The artist who is used in the most number of playlists is **Eugene Ormandy**. Having only 3 tracks, he is included to the next 7 playlists:
- Music
- 90’s Music
- Music (another music playlist with the same name)
- Classical
- Classical 101 - Deep Cuts
- Classical 101 - Next Steps
- Classical 101 - The Basics

## How many tracks have been purchased vs not purchased?

In [16]:
%%sql
WITH
    not_purchased AS
                (
                  SELECT track_id FROM track
                  EXCEPT
                  SELECT track_id FROM invoice_line GROUP BY 1
                ),
    purchased AS
                (
                  SELECT 
                      track_id 
                  FROM invoice_line 
                  GROUP BY 1
                )  
SELECT
    COUNT(t.track_id) total_qty_tracks,
    COUNT(p.track_id) qty_purchased,
    ROUND(CAST(COUNT(p.track_id) as Float)/CAST(COUNT(t.track_id) as Float), 2) percent_purchased,
    COUNT(np.track_id) qty_not_purchased,
    ROUND(CAST(COUNT(np.track_id) as Float)/CAST(COUNT(t.track_id) as Float), 2) percent_not_purchased
FROM track t
LEFT JOIN purchased p ON t.track_id=p.track_id
LEFT JOIN not_purchased np ON t.track_id=np.track_id

Done.


total_qty_tracks,qty_purchased,percent_purchased,qty_not_purchased,percent_not_purchased
3503,1806,0.52,1697,0.48


We can see that almost a half of tracks were not purchased that indicates wrong purchasing strategy from record companies.

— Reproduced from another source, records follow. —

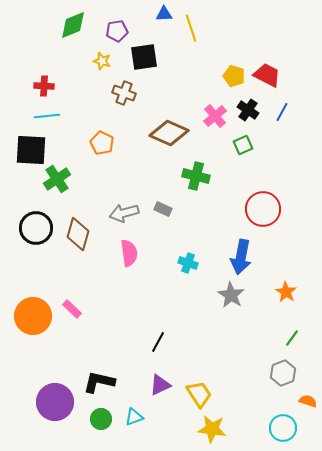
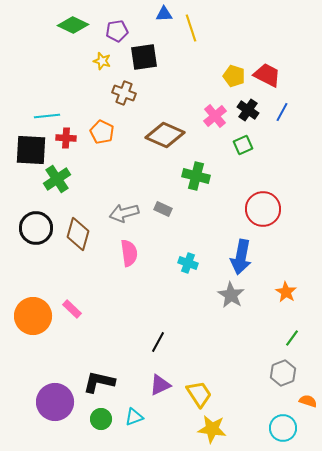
green diamond at (73, 25): rotated 48 degrees clockwise
red cross at (44, 86): moved 22 px right, 52 px down
brown diamond at (169, 133): moved 4 px left, 2 px down
orange pentagon at (102, 143): moved 11 px up
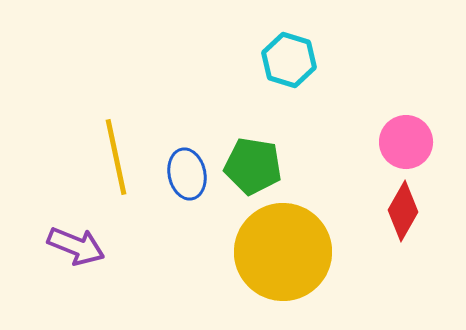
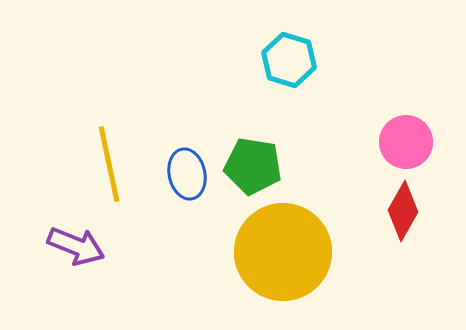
yellow line: moved 7 px left, 7 px down
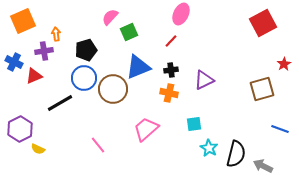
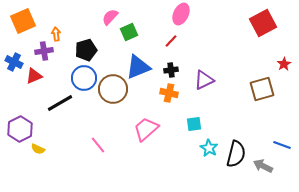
blue line: moved 2 px right, 16 px down
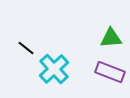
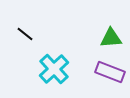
black line: moved 1 px left, 14 px up
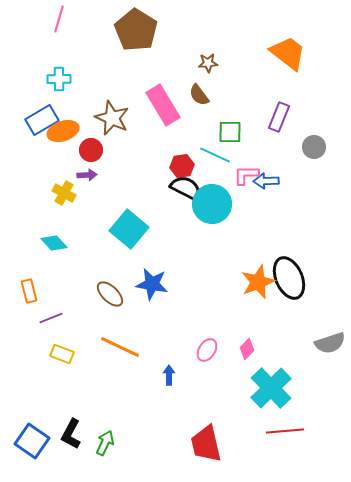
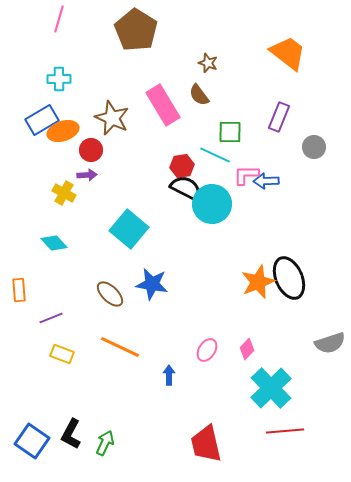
brown star at (208, 63): rotated 24 degrees clockwise
orange rectangle at (29, 291): moved 10 px left, 1 px up; rotated 10 degrees clockwise
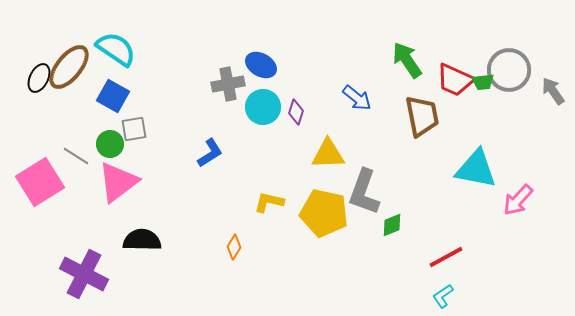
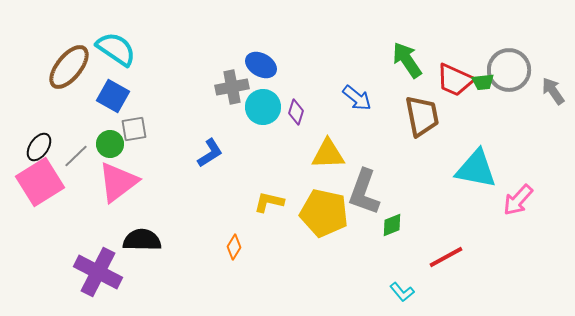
black ellipse: moved 69 px down; rotated 8 degrees clockwise
gray cross: moved 4 px right, 3 px down
gray line: rotated 76 degrees counterclockwise
purple cross: moved 14 px right, 2 px up
cyan L-shape: moved 41 px left, 4 px up; rotated 95 degrees counterclockwise
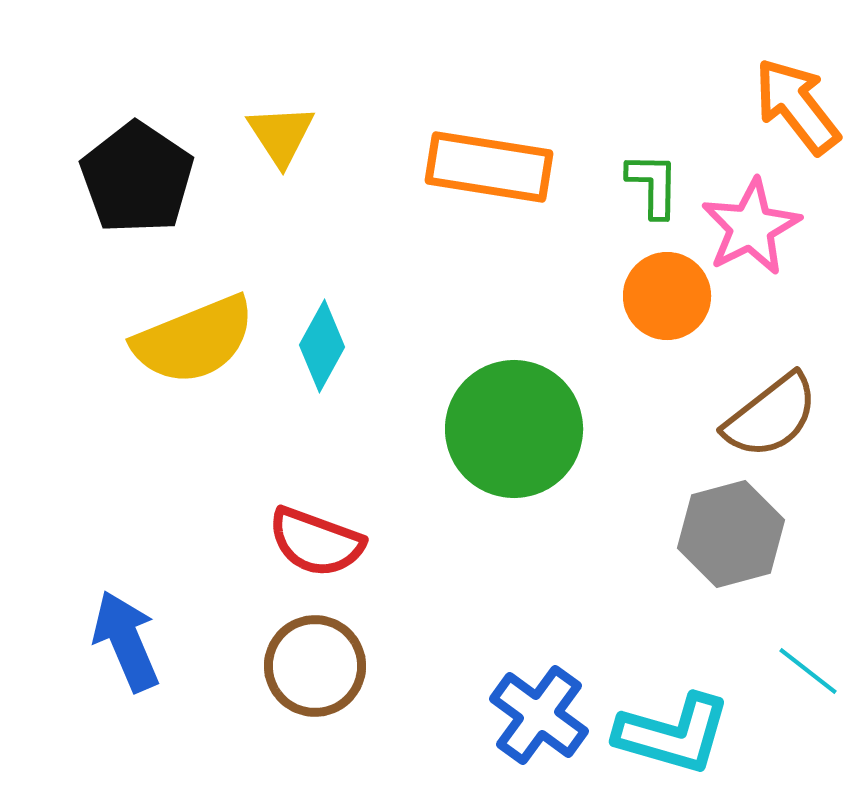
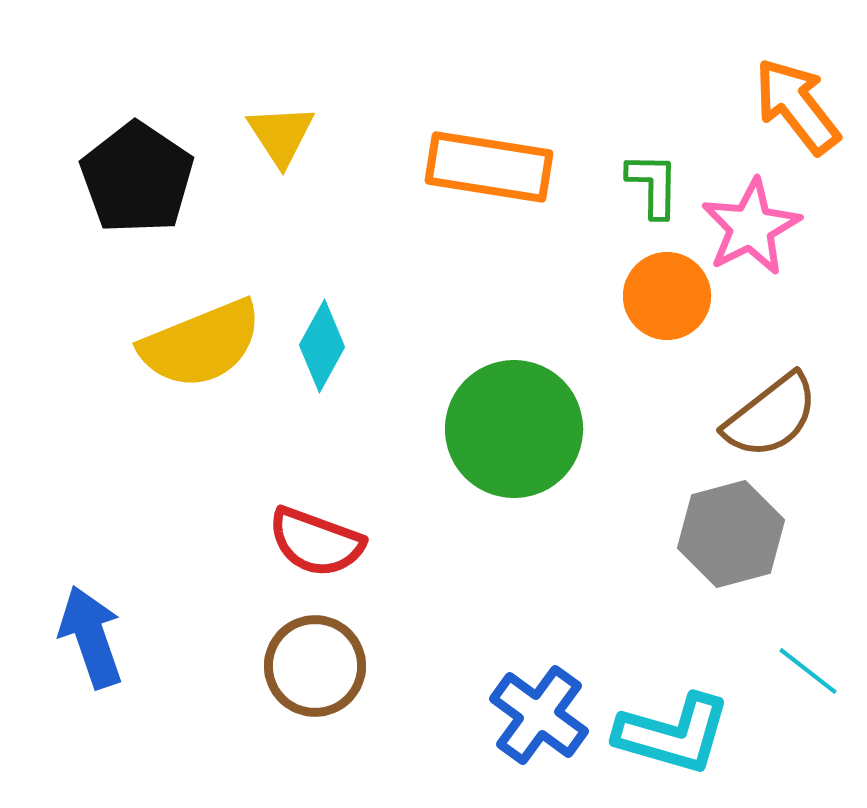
yellow semicircle: moved 7 px right, 4 px down
blue arrow: moved 35 px left, 4 px up; rotated 4 degrees clockwise
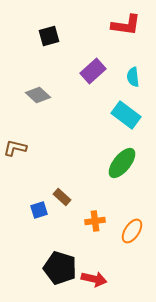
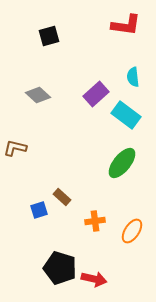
purple rectangle: moved 3 px right, 23 px down
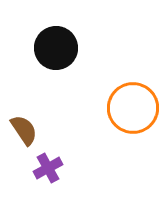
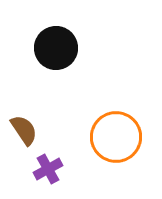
orange circle: moved 17 px left, 29 px down
purple cross: moved 1 px down
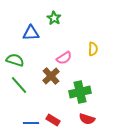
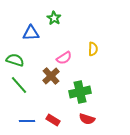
blue line: moved 4 px left, 2 px up
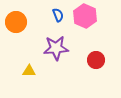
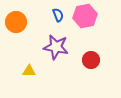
pink hexagon: rotated 25 degrees clockwise
purple star: moved 1 px up; rotated 15 degrees clockwise
red circle: moved 5 px left
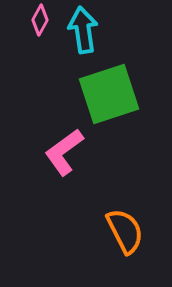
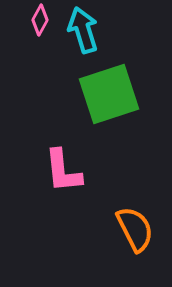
cyan arrow: rotated 9 degrees counterclockwise
pink L-shape: moved 1 px left, 19 px down; rotated 60 degrees counterclockwise
orange semicircle: moved 10 px right, 2 px up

## Do protected vs non-protected media types have an effect on popularity?

In [17]:
%%sql
WITH
    track_media AS
                (
                  SELECT
                    il.track_id,
                    COUNT(il.quantity) qty_sales,
                    mt.media_type_id,
                    mt.name
                  FROM invoice_line il
                  LEFT JOIN track t ON il.track_id=t.track_id 
                  LEFT JOIN media_type mt ON t.media_type_id=mt.media_type_id 
                  GROUP BY 1,3,4
                  ORDER BY 2 DESC
                ),
    final AS
                (
                  SELECT
                    COUNT(tm.qty_sales) qty_sales,
                    tm.name
                  FROM track_media tm
                  GROUP BY 2
                  ORDER BY 1 DESC
                )
SELECT
    f.qty_sales, 
    f.name media_types,
    ROUND(CAST(f.qty_sales as Float)/(SELECT SUM(f.qty_sales) FROM final f), 2) percent_sales
FROM final f

Done.


qty_sales,media_types,percent_sales
1641,MPEG audio file,0.91
151,Protected AAC audio file,0.08
8,AAC audio file,0.0
3,Protected MPEG-4 video file,0.0
3,Purchased AAC audio file,0.0


Above 90% of sales were non-protected media types tracks, so we can make conclusion that media types have an effect on track popularity.